After the compliance with all the above. The court will then fix a date for the hearing of the
petition. At the hearing, the court may require proof of debt owing to the creditor, the
existence of the act of bankruptcy, and that petition was properly served on the debtor.

Finally, if the creditor’s petition is allowed at the hearing.

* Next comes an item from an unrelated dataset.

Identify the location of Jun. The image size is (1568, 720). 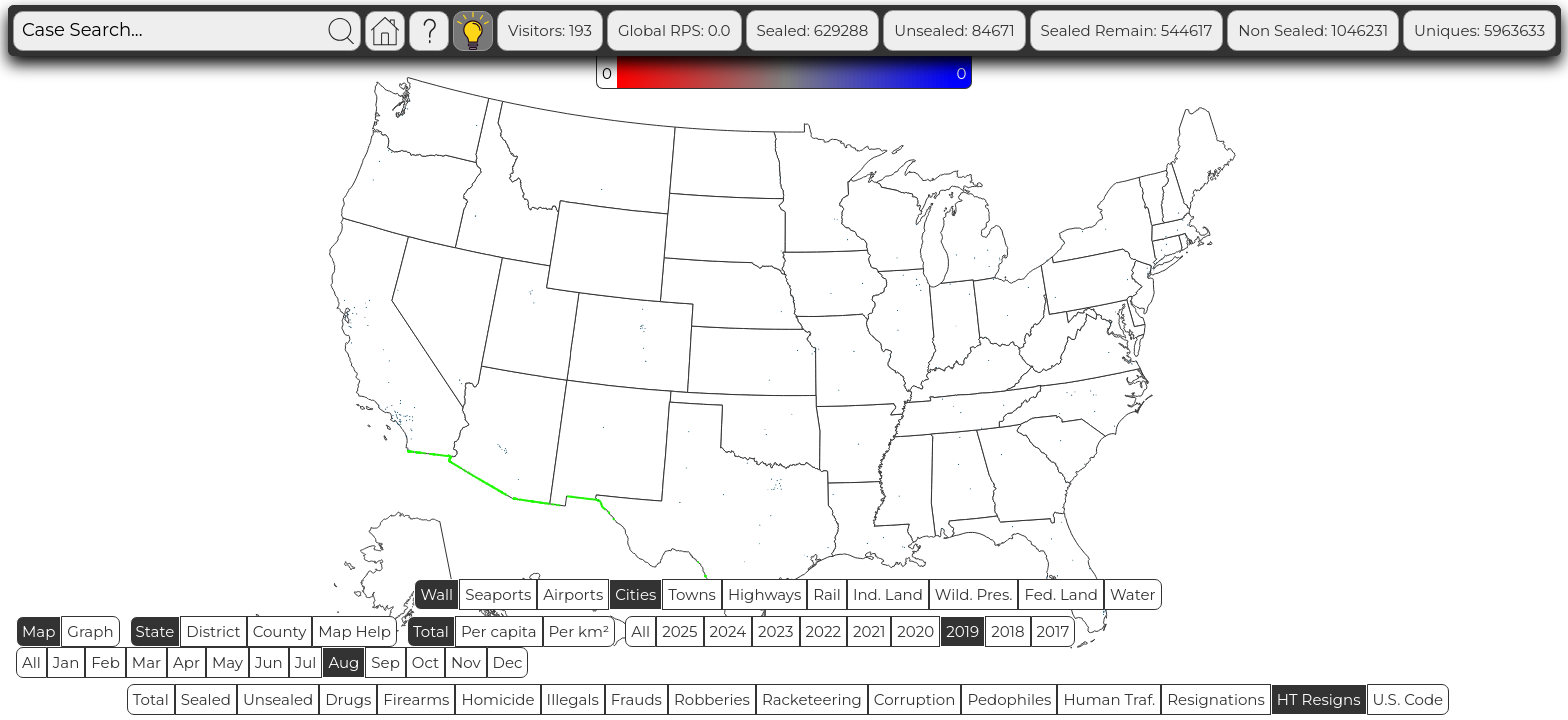
(269, 662).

The court will issue a bankruptcy
order and the debtor will be declared bankrupt.

Issues
Can substituted service be affected by electronic methods?

Law
According to Rule 95 of IR 2017, a bankruptcy notice shall be served and the service of the
bankruptcy notice shall be proved in the manner specified in these rules which prescribed for
the service of a creditor’s petition.

Next, Rule 108 of IR 2017 stated that a creditor’s petition shall be personally served and the
service shall be affected by an officer of the court or by the creditor or his solicitor or a
person in their employment by delivering a sealed copy of the petition to the debtor.

Order.62 rule 5(1) of the Rules of Court 2012(hereinafter ROC 2012) stated that the court
may order a substituted service if personal service is not possible.

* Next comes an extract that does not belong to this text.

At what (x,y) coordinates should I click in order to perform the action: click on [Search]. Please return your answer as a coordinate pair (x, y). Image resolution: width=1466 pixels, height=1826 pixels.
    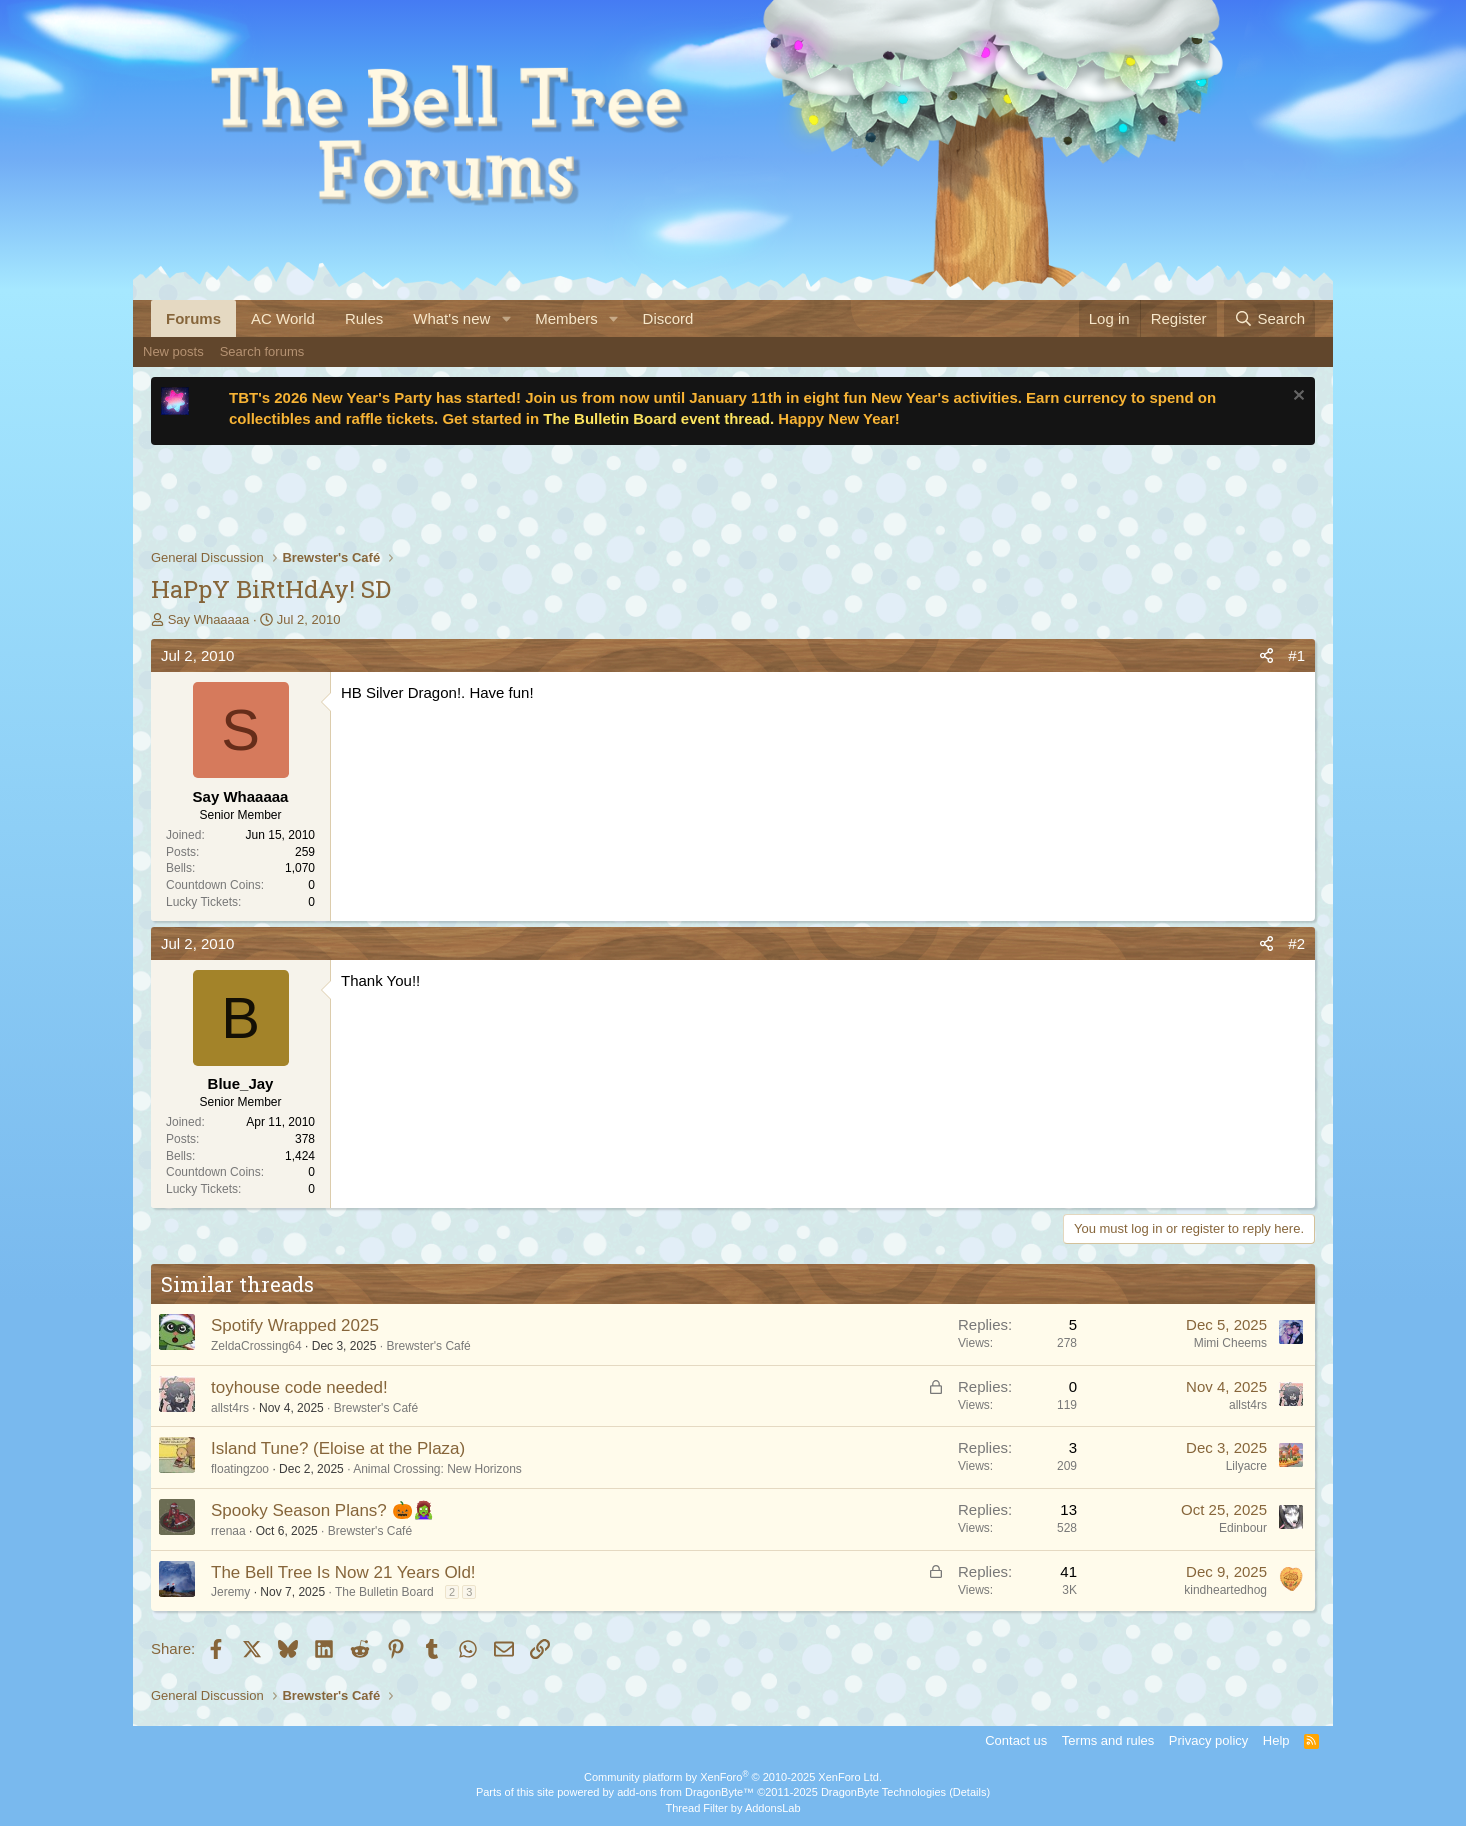
    Looking at the image, I should click on (1269, 318).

Rule 109(1) of IR 2017 stated that if the court is satisfied by an affidavit or other evidence on
oath that prompt personal service cannot be affected under rule 108, the court may order a
substituted service to be effected as follows (a) by advertising the petition in one local paper,
(b) by placing the petition on the notice board of the court premises; and (c) any other means
that the court think fit and just to bring the petition to the notice of the person to be served.

Order 62 Rule 6(1)(cc) of ROC 2012 is amended that a document served by means of
electronic communication is allowed due to the pandemic.
Application
In the application, by virtue of Rule 109(1) of IR 2017 and Order 62 Rule 6(1)(cc) of ROC
2012, the service by electronic methods shall be valid as long as the court is satisfying that
creditor is unable to serve the bankruptcy notice personally on the debtor.

Conclusion
A substituted service can be affected by electronic methods

Issues
What will be your advice to Bank Kaya if the total judgment sum against Ms. Nans is only
RM85,000?

Law
According to Insolvency (Amendment) Act 2020 & The Temporary Measures for
Reducing the Impact of Coronavirus Disease 2019 (Covid-19) Act 2020, the threshold to
present bankruptcy petition raised to RM100,000 which takes effect on 18 March2020.

Therefore, before 18 March 2020 the threshold to present bankruptcy petition was Rm50,000.

Application
Thus, since the bankruptcy notice was issued on 4th March 2020. Bank Kaya Bhd can still
issue the bankruptcy notice against Ms Nanas.

Conclusion
Bank Kaya can still present his bankruptcy petition against Ms Nanas.